§ YOUR TASK: List all lines of the data containing the word "کنید".

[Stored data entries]
◆ ◆ ◆ ◆
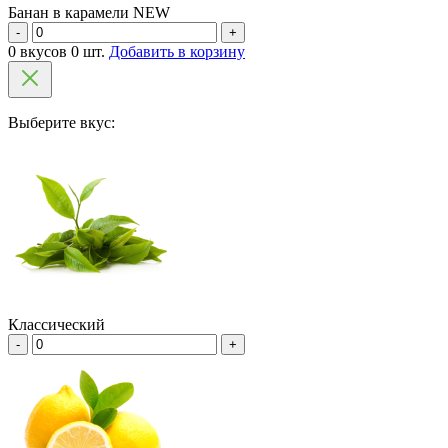
Банан в карамели NEW
-
+
0 вкусов 0 шт.
Добавить в корзину
Выберите вкус:
Классический
-
+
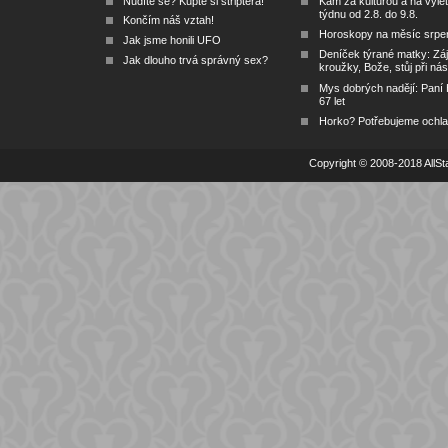
Nudíte se? Kupte si striptéra!
Kam za kulturou a na výlet
týdnu od 2.8. do 9.8.
Končím náš vztah!
Horoskopy na měsíc srpe
Jak jsme honili UFO
Deníček týrané matky: Zá
Jak dlouho trvá správný sex?
kroužky, Bože, stůj při nás
Mys dobrých nadějí: Paní
67 let
Horko? Potřebujeme ochlad
Copyright © 2008-2018 AllSta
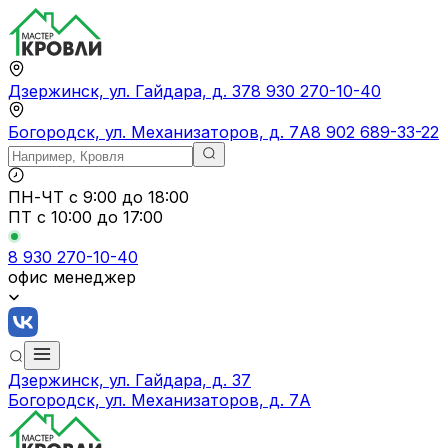
Дзержинск, ул. Гайдара, д. 37
8 930 270-10-40
Богородск, ул. Механизаторов, д. 7А
8 902 689-33-22
ПН-ЧТ
с 9:00 до 18:00
ПТ с
10:00 до 17:00
8 930 270-10-40
офис менеджер
Дзержинск, ул. Гайдара, д. 37
Богородск, ул. Механизаторов, д. 7А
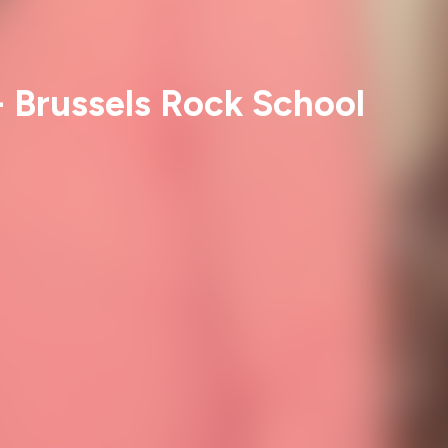
 Brussels Rock School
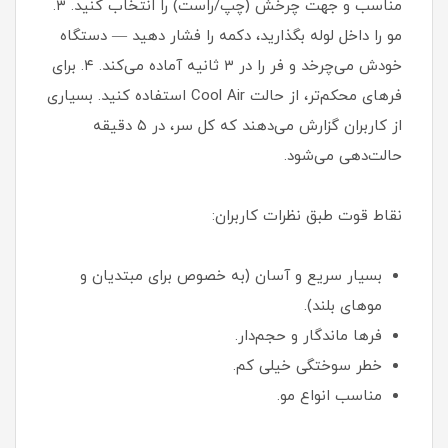
مناسب و جهت چرخش (چپ/راست) را انتخاب کنید. ۳.
مو را داخل لوله بگذارید، دکمه را فشار دهید — دستگاه
خودش می‌چرخد و فر را در ۳ ثانیه آماده می‌کند. ۴. برای
فرهای محکم‌تر، از حالت Cool Air استفاده کنید. بسیاری
از کاربران گزارش می‌دهند که کل سر، در ۵ دقیقه
حالت‌دهی می‌شود.
نقاط قوت طبق نظرات کاربران:
بسیار سریع و آسان (به خصوص برای مبتدیان و
موهای بلند).
فرها ماندگار و حجم‌دار.
خطر سوختگی خیلی کم.
مناسب انواع مو.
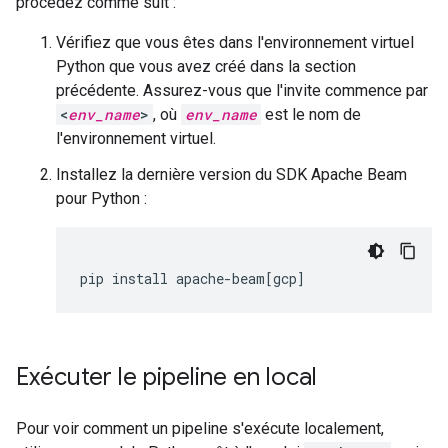
procédez comme suit :
Vérifiez que vous êtes dans l'environnement virtuel
Python que vous avez créé dans la section
précédente. Assurez-vous que l'invite commence par
<
env_name
>
, où
env_name
est le nom de
l'environnement virtuel.
Installez la dernière version du SDK Apache Beam
pour Python :
pip
install
apache-beam
[
gcp
]
Exécuter le pipeline en local
Pour voir comment un pipeline s'exécute localement,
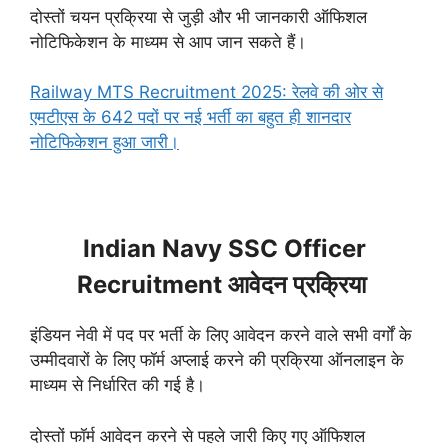
दोस्तों चयन प्रक्रिया से जुड़ी और भी जानकारी ऑफिशल
नोटिफिकेशन के माध्यम से आप जान सकते हैं।
Railway MTS Recruitment 2025: रेलवे की ओर से
एमटीएस के 642 पदों पर नई भर्ती का बहुत ही शानदार
नोटिफिकेशन हुआ जारी।
Indian Navy SSC Officer
Recruitment आवेदन प्रक्रिया
इंडियन नेवी में पद पर भर्ती के लिए आवेदन करने वाले सभी वर्गों के
उम्मीदवारों के लिए फॉर्म अप्लाई करने की प्रक्रिया ऑनलाइन के
माध्यम से निर्धारित की गई है।
दोस्तों फॉर्म आवेदन करने से पहले जारी किए गए ऑफिशल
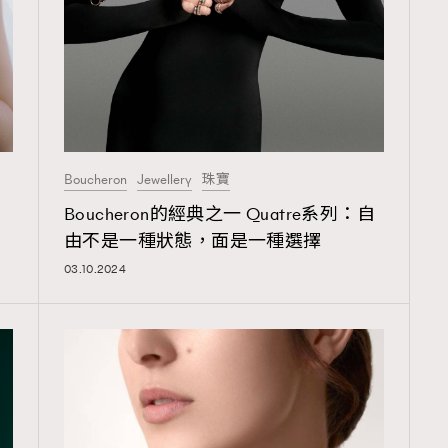
覽(
nmg.com.hk/privacy
) 閱讀本
資訊，本人同意新傳媒集團使用
Boucheron
Jewellery
珠寶
Boucheron的經典之一 Quatre系列：自
由不是一種狀態，面是一種選擇
03.10.2024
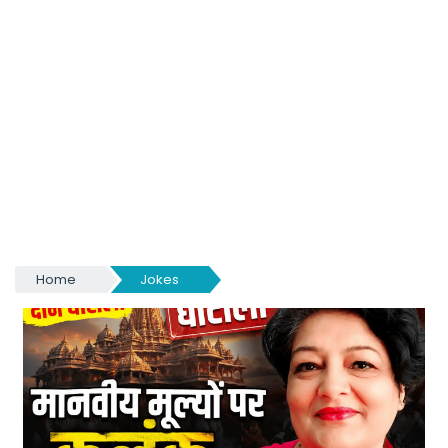
Home
Jokes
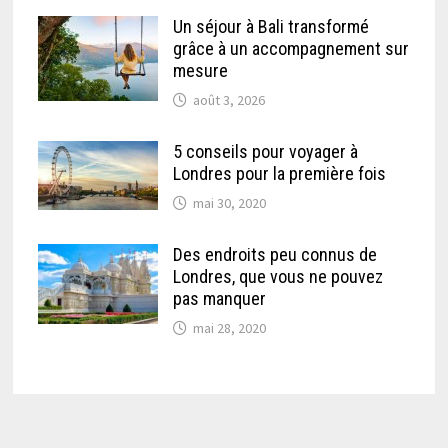
Un séjour à Bali transformé
grâce à un accompagnement sur
mesure
août 3, 2026
5 conseils pour voyager à
Londres pour la première fois
mai 30, 2020
Des endroits peu connus de
Londres, que vous ne pouvez
pas manquer
mai 28, 2020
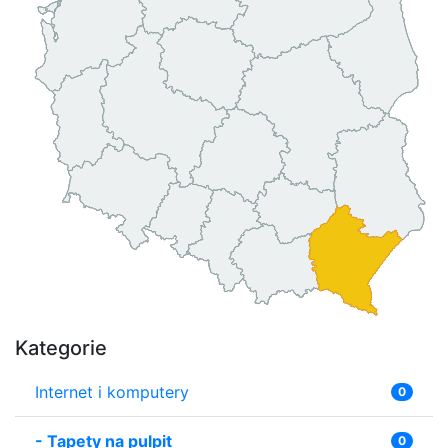
Kategorie
Internet i komputery
0
-
Tapety na pulpit
0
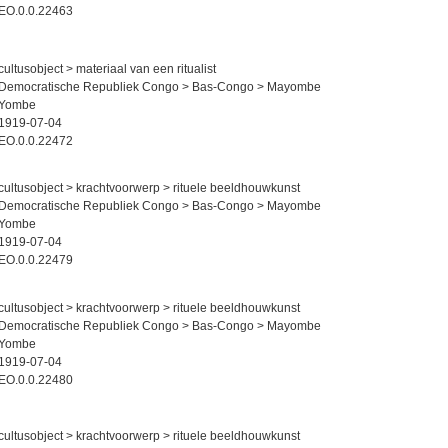
EO.0.0.22463
cultusobject > materiaal van een ritualist
Democratische Republiek Congo > Bas-Congo > Mayombe
Yombe
1919-07-04
EO.0.0.22472
cultusobject > krachtvoorwerp > rituele beeldhouwkunst
Democratische Republiek Congo > Bas-Congo > Mayombe
Yombe
1919-07-04
EO.0.0.22479
cultusobject > krachtvoorwerp > rituele beeldhouwkunst
Democratische Republiek Congo > Bas-Congo > Mayombe
Yombe
1919-07-04
EO.0.0.22480
cultusobject > krachtvoorwerp > rituele beeldhouwkunst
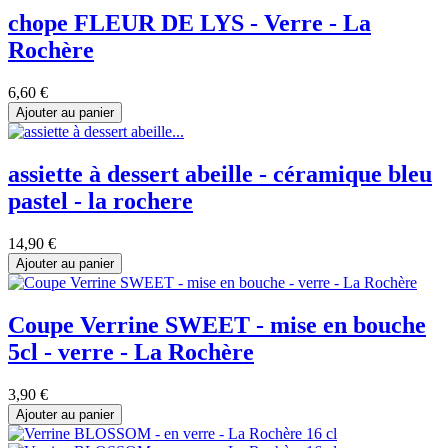
chope FLEUR DE LYS - Verre - La
Rochère
6,60 €
Ajouter au panier
assiette à dessert abeille - céramique bleu
pastel - la rochere
14,90 €
Ajouter au panier
Coupe Verrine SWEET - mise en bouche
5cl - verre - La Rochère
3,90 €
Ajouter au panier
◆ ◆ ◆ ◆
§ ANSWER TO THE PROBLEM:
مناسب و جهت چرخش (چپ/راست) را انتخاب کنید. ۳.
فرهای محکم‌تر، از حالت Cool Air استفاده کنید. بسیاری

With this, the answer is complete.